Milestone report of Coursera Data Science Capstone Project

Introduction

This milestone report is an assignment of the capstone project of the Coursera Data Science specialization of Johns Hopkins University that it be colaborative supported by SwiftKey. * The project challenge is using some tools and knowledge of data science specialization in order to build an algorithm for a predictive text model that suggest three optional words than could logically fit with previous words of a phrase written, for instance, by one user when uses a mobile keyboard. To accomplish with this, the project instructions suggest to use three large corpus of text, that came from Blogs, News, and messages Twitter.
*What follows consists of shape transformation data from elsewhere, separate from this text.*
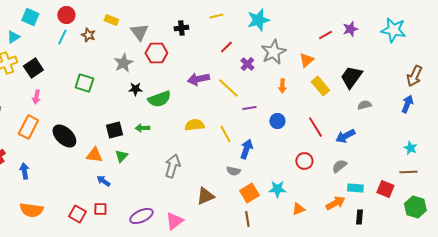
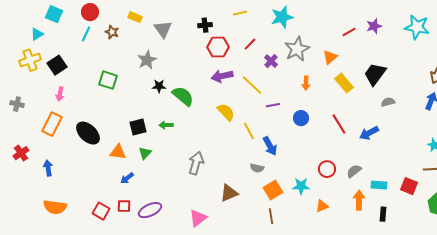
red hexagon: (156, 53) -> (218, 47), moved
green semicircle: (159, 99) -> (183, 96), turned -120
yellow semicircle: (194, 125) -> (226, 112), moved, turned 54
blue arrow: (246, 149) -> (270, 146), turned 132
red circle: (304, 161) -> (327, 169), moved
gray semicircle: (339, 166) -> (354, 171), moved
blue arrow: (103, 181) -> (127, 178), turned -72
orange arrow: (335, 203) -> (359, 200), turned -60
purple ellipse: (141, 216) -> (150, 210), moved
Environment and variables for reproducibility

library(tm);library(ggplot2);library(dplyr);library(kableExtra);library(knitr)
library(lda);library(RWeka);library("SnowballC");library("wordcloud")
library("RColorBrewer");library(stringi)
set.seed(8888)

Loading Data from Designated Sources

Due to the big size of three sources, the files must be previously downloaded and saved on local storage. For eliminating profanity it was downloaded an updated dataset from Google.

#Setting local directory
localdir <-getwd()
setwd(localdir)
usDir <- "/final/en_US/"
fileBlogs <- paste(localdir, usDir, "en_US.blogs.txt", sep = "")
fileNews <- paste(localdir, usDir, "en_US.news.txt", sep = "")
fileTwitter <- paste(localdir, usDir, "en_US.twitter.txt", sep = "")
FileBadWords <- paste(localdir, usDir,"full-list-of-bad-words_2018_03_26.txt", sep = "")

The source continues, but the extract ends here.